The most valuable and at the same time least known part of our drinking water supply system is the buried transport and distribution infrastructure. Once the pipes are covered by soil after installation, they are out of sight, and no direct evidence of their state or condition is available. In addition to ways of estimating the condition of pipes, there are several ways of determining their condition through the application of inspection technologies. We have developed an elaborate test network for inspection-tool testing in particular, but which is also generally suited to many types of research concerning drinking water distribution.
Inspection tools for sound asset management
The most valuable and at the same time least known part of our drinking water supply systems is the buried transport and distribution infrastructure. Once the pipes are covered by soil after installation, they are out of sight, and no direct evidence of their state or condition is available. However, the aging of this infrastructure, reported distribution losses in different parts of the world (averaging 30% globally, with large regional variations), and limited financial resources beg for ways to prioritize the reparation, rehabilitation or replacement of pipes based on their condition. The ultimate goal would be to repair, rehabilitate or replace a pipe at the moment it is about to fail, preventing both the nuisance of the failure itself and the waste of financial resources associated with premature action.

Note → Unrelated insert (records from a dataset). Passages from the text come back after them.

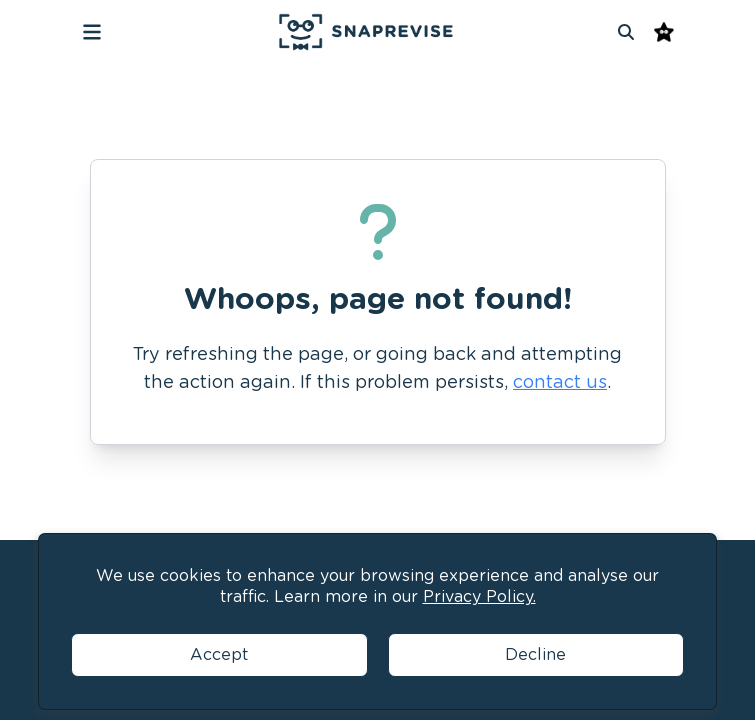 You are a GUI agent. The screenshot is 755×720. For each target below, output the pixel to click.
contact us (560, 381)
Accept (219, 654)
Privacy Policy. (479, 596)
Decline (535, 654) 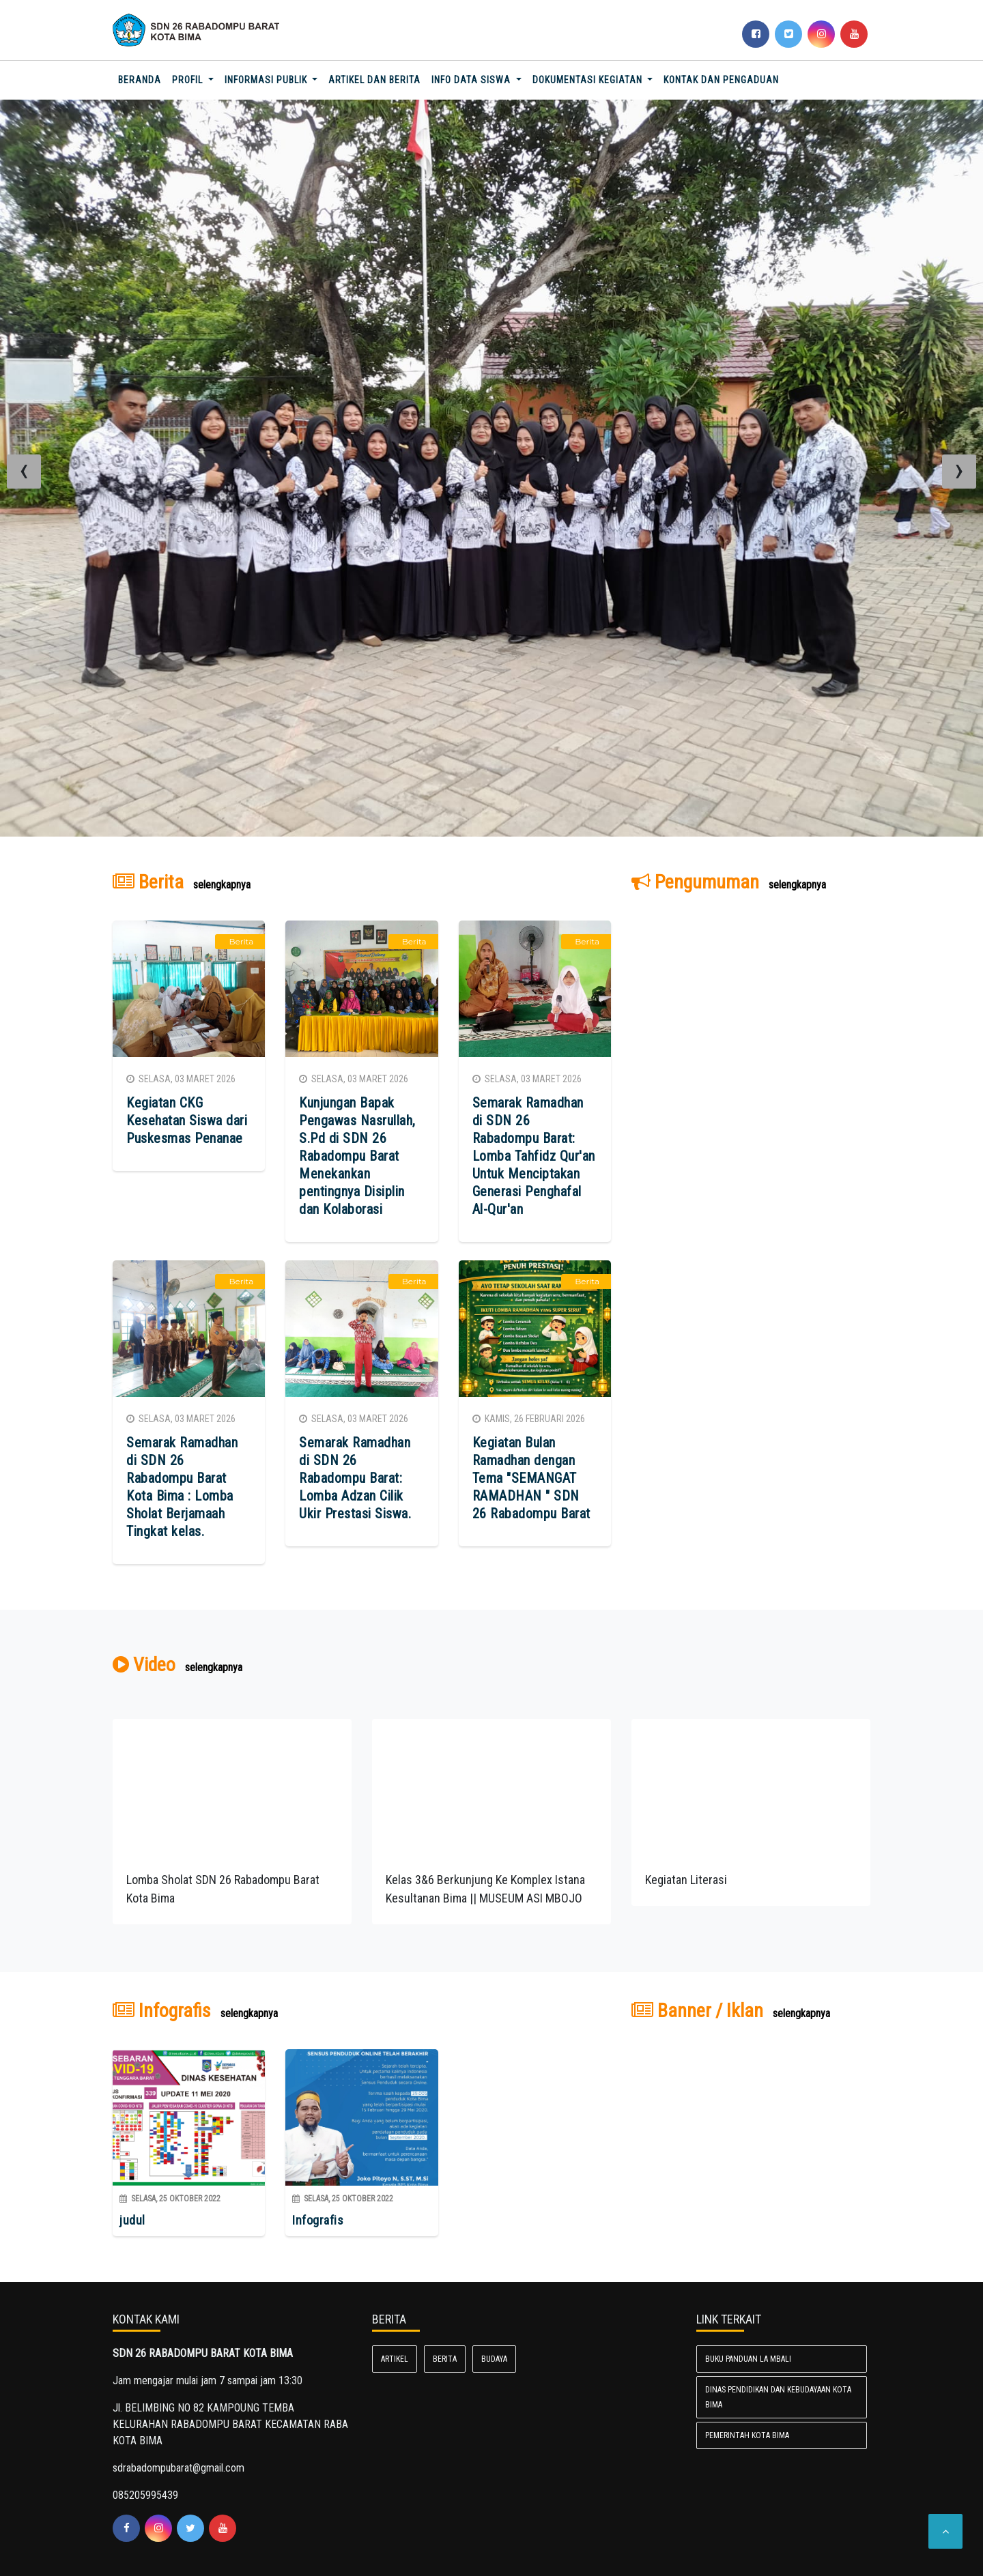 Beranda (142, 78)
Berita (445, 2359)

It is possible to determine the condition of pipes by applying inspection technologies. These methods provide helpful and actionable information on the condition of pipes and the presence of leaks, but their application is generally intrusive and costly. Autonomous inspection robots have been proposed as an alternative to intrusive inspection technologies for drinking water distribution systems. By ‘living’ in these networks they can inspect much longer pipe trajectories without interruption of the water supply or the risk of introducing contaminants in the water. Such a robotic system has been under development in the AIR (Autonomous Inspection Robot) project, in a partnership of seven Dutch drinking water utilities (Brabant Water, Dunea, Evides, PWN, Vitens, WMD, WML), KWR Water Research Institute and the mechatronics company Demcon.
Elaborate and representative test network
In this project, we have designed and built a test network that is to a large degree representative of real-life Dutch drinking water networks. It was designed with inspection-tool testing in mind, and AIR autonomous inspection robots in particular. We have therefore included as many challenging situations in the network as possible; situations that can be reasonably expected in real-world networks. The network was built by technicians of the Dunea, Brabant Water, PWN, and Vitens water utilities, each bringing their own way of working and preferred materials.

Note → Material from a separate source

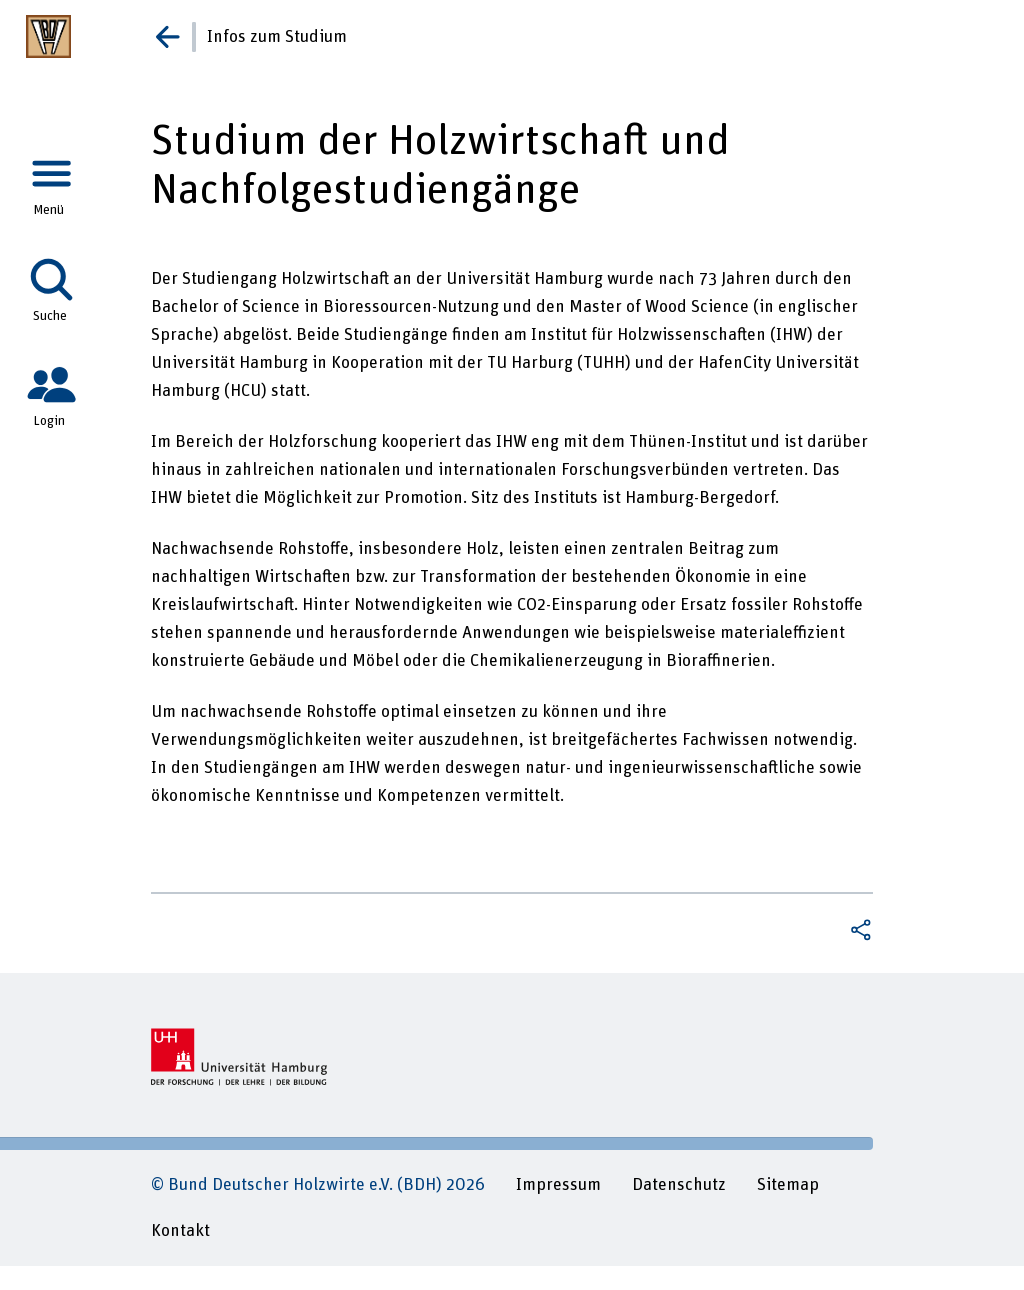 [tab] (51, 179)
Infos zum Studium (277, 37)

Inspection-tool testing and drinking water distribution research
This has resulted in a network that is not only extremely suitable for inspection-tool testing – including AIR as launching customer – but also for various types of drinking water distribution research. This includes research on topics such as discoloration, biofilm growth, sensor deployment, contaminant transport and dispersion, etc. KWR is very much open to collaboration with interested parties on these and other subjects.